Segment Start: Data

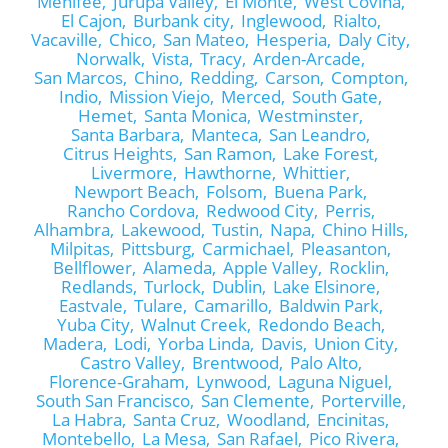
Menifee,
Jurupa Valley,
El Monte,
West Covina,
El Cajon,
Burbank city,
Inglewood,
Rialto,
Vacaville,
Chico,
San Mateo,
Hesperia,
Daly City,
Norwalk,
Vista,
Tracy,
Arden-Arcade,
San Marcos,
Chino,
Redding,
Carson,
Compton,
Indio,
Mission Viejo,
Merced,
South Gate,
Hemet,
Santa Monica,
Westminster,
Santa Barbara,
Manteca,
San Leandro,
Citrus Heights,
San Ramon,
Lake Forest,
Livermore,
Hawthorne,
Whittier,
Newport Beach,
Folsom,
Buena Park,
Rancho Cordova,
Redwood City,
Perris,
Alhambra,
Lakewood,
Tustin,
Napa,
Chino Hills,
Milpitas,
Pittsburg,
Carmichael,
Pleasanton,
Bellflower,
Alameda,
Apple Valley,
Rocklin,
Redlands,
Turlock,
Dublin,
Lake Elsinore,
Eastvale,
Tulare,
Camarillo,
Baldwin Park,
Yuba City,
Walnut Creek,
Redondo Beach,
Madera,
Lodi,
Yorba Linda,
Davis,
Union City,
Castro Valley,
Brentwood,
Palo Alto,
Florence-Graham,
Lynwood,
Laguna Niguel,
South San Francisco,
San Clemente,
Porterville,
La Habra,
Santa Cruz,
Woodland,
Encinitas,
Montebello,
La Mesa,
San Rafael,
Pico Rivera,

Segment End: Data
Segment Start: Data

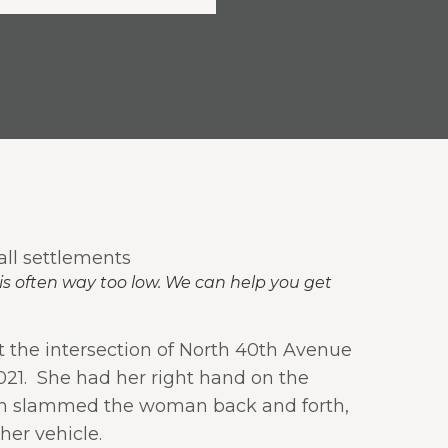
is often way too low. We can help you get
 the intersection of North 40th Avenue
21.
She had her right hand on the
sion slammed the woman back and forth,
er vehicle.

Segment End: Data

#### Problem to work on:
Reproduce only the lines above, starting at the line with "is often way too low. We can help you get" and ending at the line with "er vehicle.", exactly as written.

#### Solution for this problem:
is often way too low. We can help you get
 the intersection of North 40th Avenue
21.
She had her right hand on the
sion slammed the woman back and forth,
er vehicle.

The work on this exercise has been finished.